La comunidad Mbya Guaraní presentó su propia marca de yerba mate
Por primera vez en la historia, una comunidad mbya guaraní tiene su propia marca de yerba mate envasada, elaborada con materia prima de su propio yerbal agroecológico, con un diseño definido por ellos mismos y con una fórmula que tiene más de dos siglos.

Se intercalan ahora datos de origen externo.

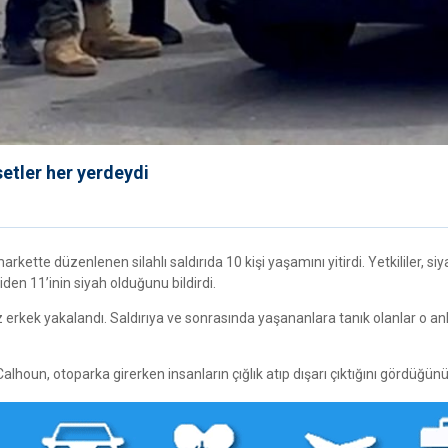
setler her yerdeydi
ette düzenlenen silahlı saldırıda 10 kişi yaşamını yitirdi. Yetkililer, siy
şiden 11’inin siyah olduğunu bildirdi.
 erkek yakalandı. Saldırıya ve sonrasında yaşananlara tanık olanlar o anl
oun, otoparka girerken insanların çığlık atıp dışarı çıktığını gördüğünü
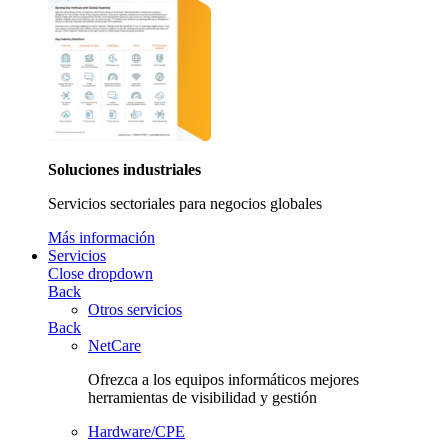
Soluciones industriales
Servicios sectoriales para negocios globales
Más información
Servicios
Close dropdown
Back
Otros servicios
Back
NetCare
Ofrezca a los equipos informáticos mejores
herramientas de visibilidad y gestión
Hardware/CPE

En un hecho histórico que une el legado ancestral con el desarrollo sostenible, la comunidad Mbya Guaraní Perutí, asentada en la localidad de El Alcázar, Misiones, ha concretado el lanzamiento de su propia marca de yerba mate agroecológica.
Este proyecto no solo representa una nueva fuente de sustento, sino la recuperación de una identidad cultural milenaria vinculada a la tierra.
Un lazo profundo con la tierra
La comunidad, integrada por unas 200 familias, gestiona un territorio de 700 hectáreas que se extiende desde la ruta nacional 12 hasta la costa del río Paraná. Dentro de este predio, además de sus cultivos tradicionales de mandioca, maíz, batata y frutos, dedican 30 hectáreas al cultivo de yerba mate, un yerbal que fue plantado por sus antepasados hace más de medio siglo.


“La yerba es muy importante para el pueblo mbya guaraní. Es medicina, es alimento, es una planta espiritual muy querida”, afirma Cristian Cabrera, cacique y “mburuvichá” de Perutí.
Recuperando la esencia
El proceso para convertir la hoja verde en un producto comercial fue una decisión tomada en asambleas comunitarias. La yerba resultante es singular en el mercado: se trata de un producto de «pura hoja», sin palo, elaborado con un secado de baja intensidad que preserva al máximo sus propiedades nutricionales.
Esta técnica, según explican, rescata la forma original de procesamiento que los guaraníes utilizaban hace siglos.
Mario Paredes, propietario de Fidel Foods y colaborador en el proyecto, destacó el valor de este redescubrimiento: “Después de dos siglos, la comunidad guaraní recupera su forma verdadera de hacer la yerba mate. Ellos son los dueños del producto, son los que iniciaron el consumo y nos enseñaron sobre el mate”.

Un sueño colectivo
El camino hacia la comercialización contó con un respaldo interdisciplinario que unió a la comunidad con el mundo exterior o «juruá». Profesionales, productores y organizaciones religiosas como Hora de Obrar y SEDi trabajaron conjuntamente para brindar el sustento legal y técnico necesario.

Actualmente, el producto se encuentra en su segunda partida, presentando un diseño de envase ilustrado con dibujos realizados por los niños de la comunidad, sellando así el compromiso generacional con este proyecto.